Developer Productivity Engineering – Our Experience with Maven / Gradle Build Cache and Build Scans

1. Introduction

The Next Big Thing in Software Development – that is how Gradle advertises a concept named Developers Productivity Engineering (DPE).

What is it actually? It is a set of practices used to enhance productivity and developer happiness. What do we mean with developers happiness one may ask. Aren’t the devs happy? Most of you probably experienced those fights with strange build errors – those can cause some real frustration. Same as 20 minutes or more rebuild times after introducing some small changes. Irritation/frustration is one thing and the other thing is switching context in such cases, losing focus (eg. the build takes so long – let’s do something else during that time), etc. leading to decreased productivity (going back to the previous topic needs recalling what was it about…).
So, we may safely say that the DPE is about improving productivity and on the way bringing back joy to the devs work. 🙂

All this made us, the QA and dev team behind the product https://cm.consol.de curious and we decided to take a closer look.

2. Key topics of the DPE

How does the DPE try to solve the productivity/joy problems? 
Key topics are:

  • shorter build times and make the test cycles faster – so that small change in a code does not require 20 minutes or more rebuild time
  • easier troubleshooting of build failures – (not talking about obvious errors reported by the compilers) providing env details like java versios, os, memory settings, dependencies problems, etc.
  • getting rid of unstable (flaky) tests – detecting and handling tests witch may produce false alarms randomly
  • general build improvements based on good observability of the builds

A little disclaimer here:

It is the Gradle company which is the leading company actively supporting the DPE concept. It also happens that it is Gradle which is providing tools to use and solve some of the mentioned problems. Unfortunately most of the tools are only available in the Gradle Enterprise (GE) system which is not free. Getting a test version of the GE is also not possible. Hence, instead of describing all the neat features of the GE which we didn’t have chance to explore in context of Consol CM, we recommend just watching the demo at https://www.youtube.com/watch?v=4ARx80ns6XI Additionally you may want to play with the GE yourself using the publicly available instances at https://gradle.com/enterprise-customers/oss-projects/
So later in this blog we will focus on the DPE elements which are available free of charge.

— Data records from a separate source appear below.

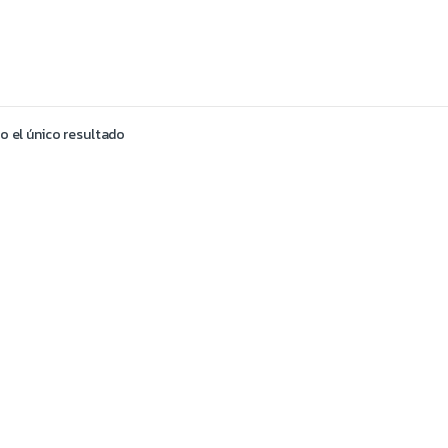
 el único resultado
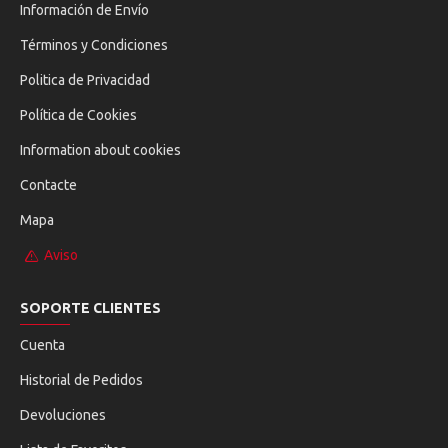
Información de Envío
Términos y Condiciones
Politica de Privacidad
Política de Cookies
Information about cookies
Contacte
Mapa
Aviso
SOPORTE CLIENTES
Cuenta
Historial de Pedidos
Devoluciones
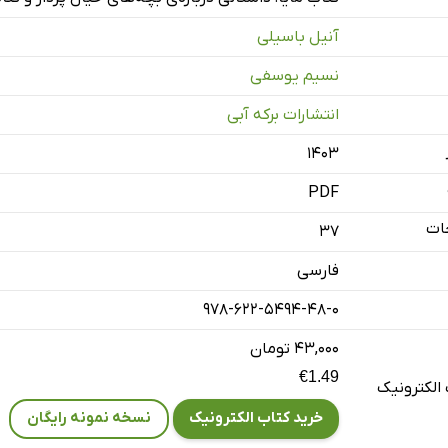
آنیل باسیلی
نسیم یوسفی
انتشارات برکه آبی
۱۴۰۳
PDF
ات
37
فارسی
978-622-5494-48-0
۴۳,۰۰۰ تومان
€1.49
الکترونیک
خرید کتاب الکترونیک
نسخه نمونه رایگان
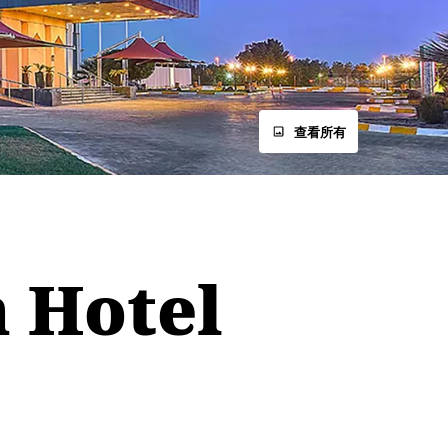
查看所有
Hotel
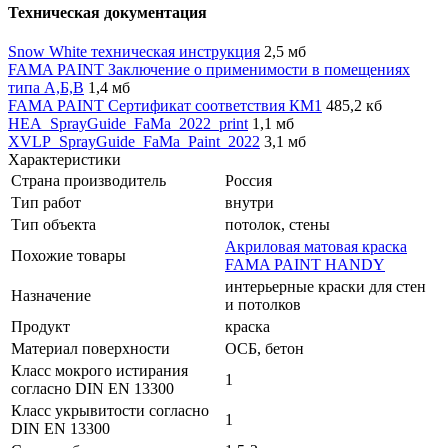
Техническая документация
Snow White техническая инструкция
2,5 мб
FAMA PAINT Заключение о применимости в помещениях
типа А,Б,В
1,4 мб
FAMA PAINT Сертификат соответствия КМ1
485,2 кб
HEA_SprayGuide_FaMa_2022_print
1,1 мб
XVLP_SprayGuide_FaMa_Paint_2022
3,1 мб
Характеристики
Страна производитель
Россия
Тип работ
внутри
Тип объекта
потолок, стены
Акриловая матовая краска
Похожие товары
FAMA PAINT HANDY
интерьерные краски для стен
Назначение
и потолков
Продукт
краска
Материал поверхности
ОСБ, бетон
Класс мокрого истирания
1
согласно DIN EN 13300
Класс укрывитости согласно
1
DIN EN 13300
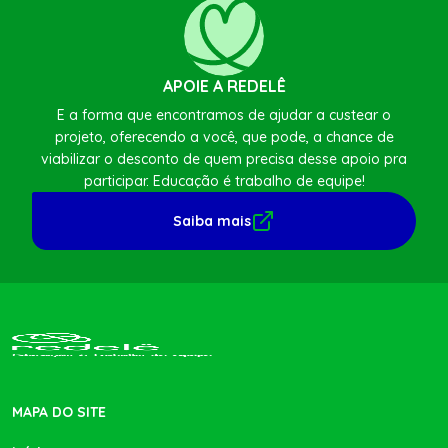
APOIE A REDELÊ
E a forma que encontramos de ajudar a custear o
projeto, oferecendo a você, que pode, a chance de
viabilizar o desconto de quem precisa desse apoio pra
participar. Educação é trabalho de equipe!
Saiba mais
MAPA DO SITE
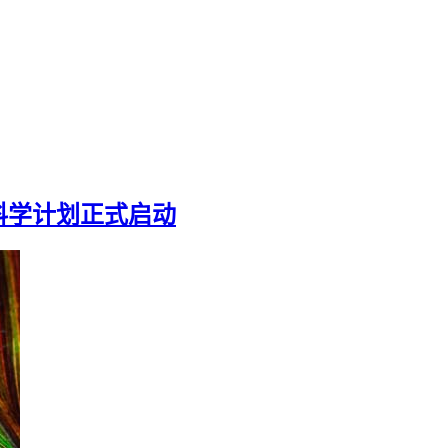
科学计划正式启动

3. Shortening the build times and test cycles

How to do it? The ideas are:

  • introduce build cache (we will go back to in details in a moment)
  • distribute tests execution: run them in parallel on several nodes. Something similar is already done on our Jenkins, but here you would have the possibility to run all of your _local_ tests in a distributed way. That option is so far only present in the GE.
  • run only necessary tests – basing on the changes done. That is also the GE module called Predictive Tests Selection – an AI model trained to select what tests to run. 

So looks like in this part we can only experiment with the build cache.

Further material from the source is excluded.